- The paper introduces a supervised training method for convolutional spiking neural networks using surrogate gradients to address the non-differentiable spike function.
- It employs convolutional layers with fast horizontal connections in a LIF neuron model, enabling efficient backpropagation through time in PyTorch.
- Experiments on speech recognition benchmarks achieved approximately 94% accuracy with a mean firing rate of 5Hz, highlighting energy efficiency and practical viability.
Supervised Training of Convolutional Spiking Neural Networks with PyTorch
This document describes an extension of the supervised training approach for spiking neural networks (SNNs), focusing on convolutional layers and employing PyTorch for implementation. The authors advance the training methodology by incorporating convolutional operations and integrating fast horizontal connections in the SNN architecture, potentially enhancing performance for specific tasks, such as speech recognition.
Background and Motivation
The paper begins with an exploration of the biological inspiration behind SNNs, citing the leaky integrate-and-fire (LIF) model as a common basis for simulating the dynamics of spiking neurons. Unlike conventional artificial neural networks (ANNs), which rely on continuous-valued activations, SNNs employ discrete spikes, mimicking the communication method of biological neurons. This spike-based computation not only offers biological realism but also enhances energy efficiency, especially when implemented on neuromorphic hardware.
Given the hardware advantages and the need for efficient spike-based computation, the authors endeavor to leverage SNNs to tackle real-world tasks traditionally addressed with ANNs. Despite numerous neural models available, the transition from theoretical models to practical applications in machine learning scenarios remains challenging. This work attempts to bridge this gap by extending spiking neural network models with convolutional layers, optimized through backpropagation with surrogate gradients.
Methodology
The authors start by adapting feed-forward and convolutional neural network architectures within the SNN framework. To deal with the non-differentiable spike activation function, they utilize surrogate gradients. Specifically, a sigmoid function approximates the Heaviside step function, facilitating backpropagation through time (BPTT) for training.

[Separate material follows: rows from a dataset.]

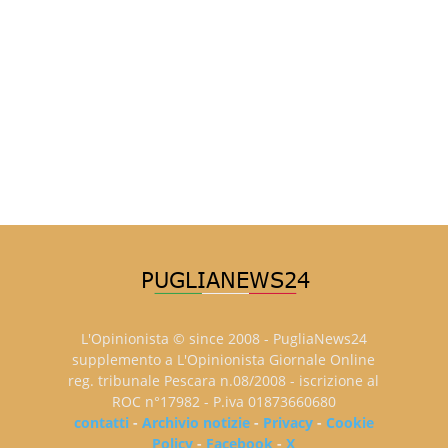
L'Opinionista © since 2008 - PugliaNews24
supplemento a L'Opinionista Giornale Online
reg. tribunale Pescara n.08/2008 - iscrizione al
ROC n°17982 - P.iva 01873660680
contatti
-
Archivio notizie
-
Privacy
-
Cookie
Policy
-
Facebook
-
X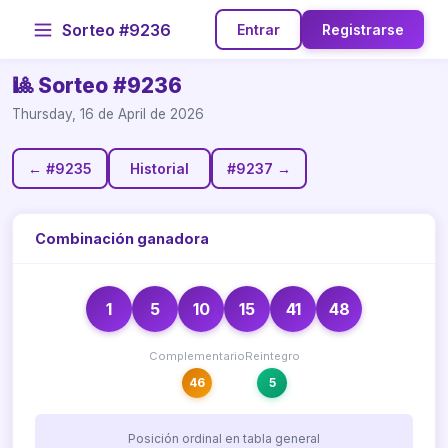
Sorteo #9236
Entrar
Registrarse
🎱 Sorteo #9236
Thursday, 16 de April de 2026
← #9235
Historial
#9237 →
Combinación ganadora
1
5
10
15
41
48
Complementario
Reintegro
46
5
Posición ordinal en tabla general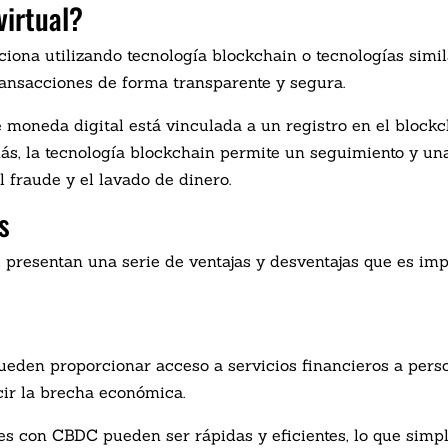
irtual?
na utilizando tecnología blockchain o tecnologías similar
transacciones de forma transparente y segura.
moneda digital está vinculada a un registro en el blockch
ás, la tecnología blockchain permite un seguimiento y una
l fraude y el lavado de dinero.
s
presentan una serie de ventajas y desventajas que es impo
eden proporcionar acceso a servicios financieros a pers
cir la brecha económica.
es con CBDC pueden ser rápidas y eficientes, lo que simpl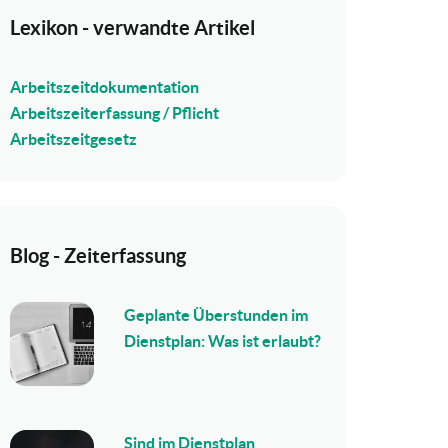
Lexikon - verwandte Artikel
Arbeitszeitdokumentation
Arbeitszeiterfassung / Pflicht
Arbeitszeitgesetz
Blog - Zeiterfassung
Geplante Überstunden im
Dienstplan: Was ist erlaubt?
Sind im Dienstplan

Moreover, the authors introduce a multi-dimensional send-on-delta (SoD) coding scheme implemented through a network of spiking neurons with lateral connections. This method tracks changes in signal direction rather than individual dimensions, which potentially makes it more effective for inputs with correlated features.
For detailed control of temporal dynamics, they propose using LIF neurons modeled as recurrent neural network (RNN) cells in their simulation, allowing efficient computation in discrete-time steps using PyTorch.
Results
Experiments were performed using the Google Speech Commands dataset as a benchmark. By utilizing a spiking convolutional neural network with the aforementioned coding and training strategies, the model achieved approximately 94% accuracy on the task, which approaches the performance of state-of-the-art deep learning models. Notably, this result was accomplished with a mean firing rate of approximately 5Hz, emphasizing the sparsity and efficiency of the network.

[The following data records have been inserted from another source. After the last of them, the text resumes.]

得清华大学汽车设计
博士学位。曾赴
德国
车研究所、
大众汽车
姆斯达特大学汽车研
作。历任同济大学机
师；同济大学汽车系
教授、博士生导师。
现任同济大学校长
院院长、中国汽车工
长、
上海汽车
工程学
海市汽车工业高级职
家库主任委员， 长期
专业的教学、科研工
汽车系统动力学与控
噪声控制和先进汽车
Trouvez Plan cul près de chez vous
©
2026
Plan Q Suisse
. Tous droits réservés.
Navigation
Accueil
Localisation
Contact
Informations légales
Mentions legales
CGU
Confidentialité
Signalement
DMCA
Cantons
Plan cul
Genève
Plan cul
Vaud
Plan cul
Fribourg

Implications and Future Directions
The strong performance of SNNs on speech recognition tasks, using an energy-efficient architectural design, highlights the viability of SNNs as a competitive alternative to traditional ANNs. The results suggest that the adaptations made for convolutional spiking layers, coupled with the utilization of surrogate gradients, successfully narrow the gap between theoretical potential and practical application.
Future work should focus on testing the scalability and adaptability of these SNN models across diverse datasets, such as vision tasks involving event-based sensors like dynamic vision sensors. Additionally, further research could explore the interplay between neuromorphic hardware implementations and such advanced SNN architectures to fully leverage the energy efficiency promised by spiking neural computation. The integration of event-based sampling theories also presents a promising avenue for investigation, potentially leading to richer representations and processing capabilities in SNNs.